Characterization of vB-SeS-01. (A) One-step growth curve. Phage vB-SeS-01 was added to Salmonella enterica sv. Sendai 16,226 at a MOI of 0.001. (B) pH stability. The phage suspensions were resuspended with reaction buffers at different pH (from 2.0 to 13.0) and kept for 1 h at 4°C. (C) Thermal stability. The phage suspensions were pre-treated at different temperatures (4, 20, 30, 37, 50, 60, 70, 80, and 90°C) for 1 h. (D) Effect of chloroform on phage. 5% chloroform was added into the phage suspensions. Phage titers were determined after treatment. Data are means ± standard error of means (SEMs) of three parallel samples for each trial.

Figure 3

Phylogenetic analysis and genome comparison. (A) Phylogenetic tree based on the amino acid sequences of the Terminal Large Subunits (TLS). The dendrogram was constructed using the MEGA X program via the neighbor-joining method, with Poisson model, and tested by a bootstrap of 1,000. (B) Genome comparison between vB-SeS-01, vB_SenS_EnJE1 and SHWT1 using Easyfig v2.2.5. Green: structural proteins; red: host lysis; yellow: transcriptional regulation; blue: DNA replication and regulation; purple: other function; grey: unknown function. The grey scale refers to the identities of the amino acid sequences between the compared CDSs.

Figure 4

TEM of empty-loaded liposomes (A) and phage-loaded liposomes (B). Black arrows indicate empty liposome drops without phage-loaded which displayed as smooth spheres with a diameter of 85.26 and 195.06 nm, respectively. White arrow indicates a phage-loaded liposome which is rough and irregularly, and red arrows indicate phage virions located on its surface.

Figure 5

Particle size distribution of vB-SeS-01-liposomes at different temperatures. (A) 4°C; (B) 23°C; (C) 37°C. The different colors refer to the incubation times (in days) as indicated on the top right side. The intensity of the particle size distribution was measured using Zetasizer Nano ZSE (Malvern Instruments, UK), which measure the particle sizes of numerous liposome particles in three sets of 20 cycles and then yield the intensity values based on the distribution (Supplementary Table S5).

Figure 6

Stability of free vB-SeS-01 and vB-SeS-01-liposomes at different conditions. (A) At 4°C; (B) 23°C; (C) 37°C; (D) at simulated intestinal fluid. Data are means ± SEMs of three parallel samples for each trial.

Figure 7

Efficacy of free vB-SeS-01 and vB-SeS-01-liposomes against Salmonella enterica sv. Sendai 16,226 (A) and Enteritidis CMCC50041 (B) in HeLa cells. (A) At 1 h. (B) At 3 h.

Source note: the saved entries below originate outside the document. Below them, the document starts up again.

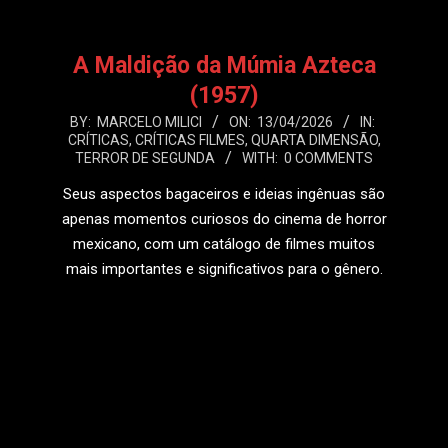
A Maldição da Múmia Azteca
(1957)
2026-
BY:
MARCELO MILICI
ON:
13/04/2026
IN:
CRÍTICAS
,
CRÍTICAS FILMES
,
QUARTA DIMENSÃO
,
04-
TERROR DE SEGUNDA
WITH:
0 COMMENTS
13
Seus aspectos bagaceiros e ideias ingênuas são
apenas momentos curiosos do cinema de horror
mexicano, com um catálogo de filmes muitos
mais importantes e significativos para o gênero.
LEIA MAIS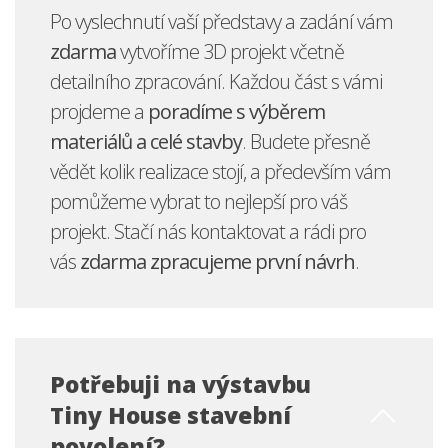
Po vyslechnutí vaší představy a zadání vám
zdarma
vytvoříme 3D projekt včetně
detailního zpracování. Každou část s vámi
projdeme a
poradíme s výběrem
materiálů a celé stavby
. Budete přesně
vědět kolik realizace
stojí,
a především vám
pomůžeme vybrat to nejlepší pro váš
projekt.
Stačí nás kontaktovat a rádi pro
vás
zdarma zpracujeme první návrh
.
Potřebuji na výstavbu
Tiny House stavební
povolení?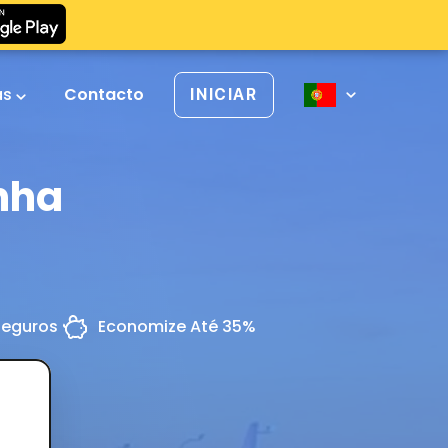
as
Contacto
INICIAR
nha
Seguros
Economize Até 35%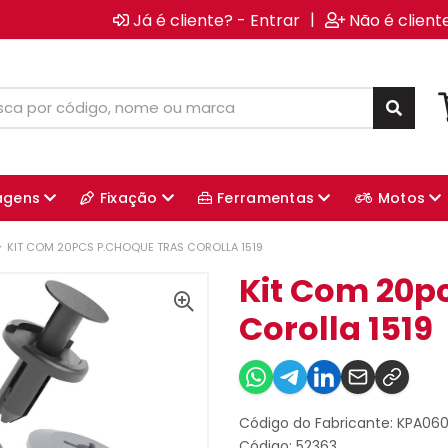
|
Já é cliente? - Entrar
Não é client
agens
Fixação
Ferramentas
Motos
KIT COM 20PCS P.CHOQUE TRAS COROLLA 1519
Kit Com 20p
Corolla 1519
Código do Fabricante: KPA06
Código: 52363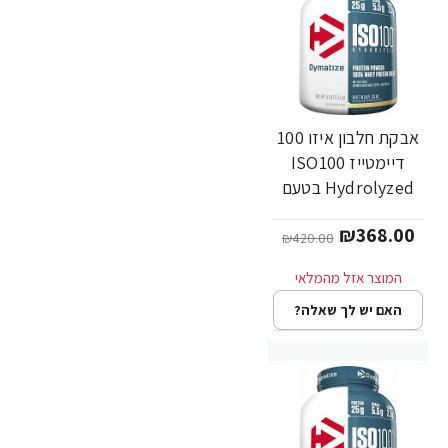
אבקת חלבון איזו 100
-12%
דיימטייז ISO100
Hydrolyzed בטעם
עוגת יום הולדת -
₪368.00
מבית Dymatize
₪420.00
Nutrition
האם יש לך שאלה?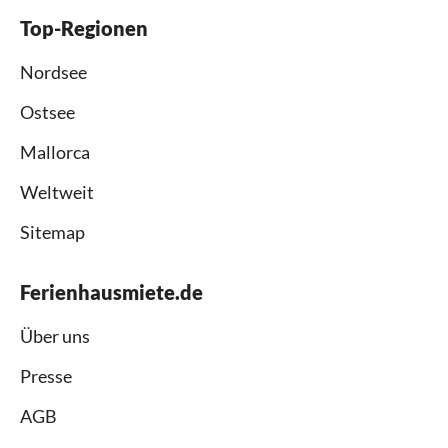
Top-Regionen
Nordsee
Ostsee
Mallorca
Weltweit
Sitemap
Ferienhausmiete.de
Über uns
Presse
AGB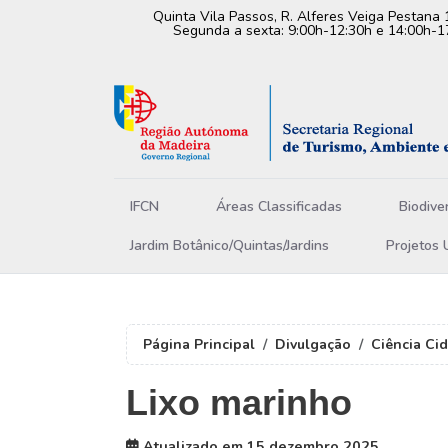
Quinta Vila Passos, R. Alferes Veiga Pestana 
Segunda a sexta: 9:00h-12:30h e 14:00h-1
IFCN
Áreas Classificadas
Biodive
Jardim Botânico/Quintas/Jardins
Projetos 
Página Principal
Divulgação
Ciência Ci
Lixo marinho
Atualizado em 15 dezembro 2025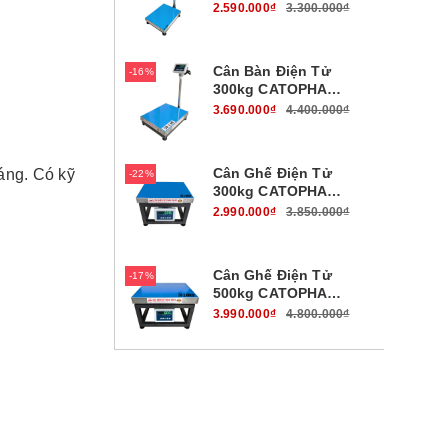
B19W100B45
2.590.000₫
3.300.000₫
Cân Bàn Điện Tử
16%
300kg CATOPHA
B19W300B56
3.690.000₫
4.400.000₫
Cân Ghế Điện Tử
háng. Có kỹ
22%
300kg CATOPHA
B19W300G45
2.990.000₫
3.850.000₫
Cân Ghế Điện Tử
17%
500kg CATOPHA
B19W500G56
3.990.000₫
4.800.000₫
Cân Bàn Điện Tử
17%
700kg CATOPHA
B19W700B56
3.990.000₫
4.800.000₫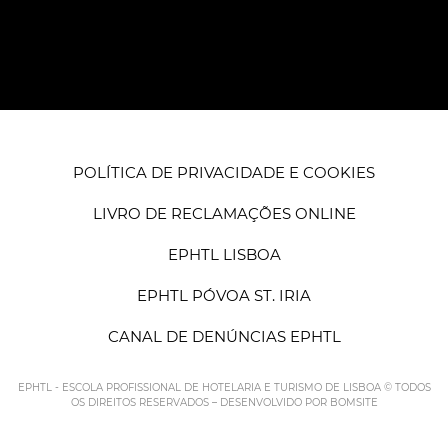
POLÍTICA DE PRIVACIDADE E COOKIES
LIVRO DE RECLAMAÇÕES ONLINE
EPHTL LISBOA
EPHTL PÓVOA ST. IRIA
CANAL DE DENÚNCIAS EPHTL
EPHTL - ESCOLA PROFISSIONAL DE HOTELARIA E TURISMO DE LISBOA © TODOS
OS DIREITOS RESERVADOS – DESENVOLVIDO POR
BOMSITE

Data are means ± SEMs of three parallel samples for each trial (*p < 0.05).

Figure 8

Effects of free vB-SeS-01 and vB-SeS-01-liposomes on relative transcriptional level of cytokine factors infected by Salmonella enterica sv. Sendai 16,226 (A) and Enteritidis CMCC50041 (B). The free phages were added at a MOI = 10, and the phage-loaded liposomes were added at a concentration of 100 μg/mL with an equal phage titer of 1 × 10⁹ PFU/mL. The treated time was 1 h. Data are means ± SEMs of three parallel samples for each trial (*p < 0.05, **p < 0.01).